Poached Veal Shank With Risotto Milanese
(Bobby Veal Osso Bucco )
- 4 HORIZON Bobby Veal Hindshanks (about 8cm long)
- beef stock
- 40g butter
- 4 small onion, coarsely chopped
- 1 small bunch sage, finely chopped
- 1 large tomato, peeled, seeded and finely chopped
- 400 ml reduced veal stock
- 60g butter, extra
- 1 small bunch flat-leaf parsley, chopped
- 1 bunch chives, chopped
- 40g butter
- 1 small onion, finely chopped
- 200g (1 cup) arborio rice
- 360ml hot chicken stock
- Pinch of saffron, or to taste
- 220ml pouring cream
- 30g grated parmesan
- Cover veal shanks with beef stock, season to taste and simmer, covered, over low heat for 1-1.5 hours or until meat is very tender.
- Drain veal and reserve stock for another use.

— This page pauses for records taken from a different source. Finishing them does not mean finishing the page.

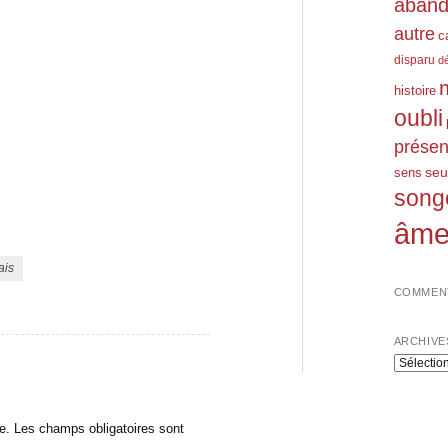
aban
autre
c
disparu
d
histoire
oubli
prése
seu
sens
song
âm
ais
COMMENT
ARCHIVE
Archives
e.
Les champs obligatoires sont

- For "risotto", melt butter in a flameproof casserole, add onion and cook over low heat until soft.
- Add rice and stir over low heat to coat completely with oil and to toast lightly.

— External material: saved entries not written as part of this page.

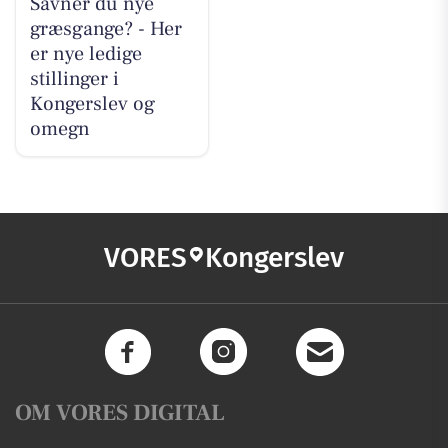
Savner du nye
græsgange? - Her
er nye ledige
stillinger i
Kongerslev og
omegn
VORES
Kongerslev
OM VORES DIGITAL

- Add hot chicken stock and saffron, season to taste and bring to the boil.
- Cover, transfer casserole to oven and cook at 200C for 15 minutes or until rice is tender and stock is absorbed. If all stock is absorbed and the rice is not cooked, add extra simmering stock and cook until this is absorbed and rice is tender.
- Cool casserole and stir with a fork to break up any lumps.
- Bring cream to the boil in a large saucepan, add cooled rice and parmesan.
- Return to the boil, and simmer over medium heat, stirring, until rice is thick and creamy.
- Season to taste.
- Meanwhile, melt butter in a heavy-based saucepan, add onion and cook over low heat until soft and golden brown.
- Stir in sage, tomato and reduced veal stock and simmer over low heat for 5 minutes.
- Just before serving, whisk in extra butter, parsley and chives.
- Spoon risotto into warm serving bowls, place veal shanks on top and spoon warm sauce over.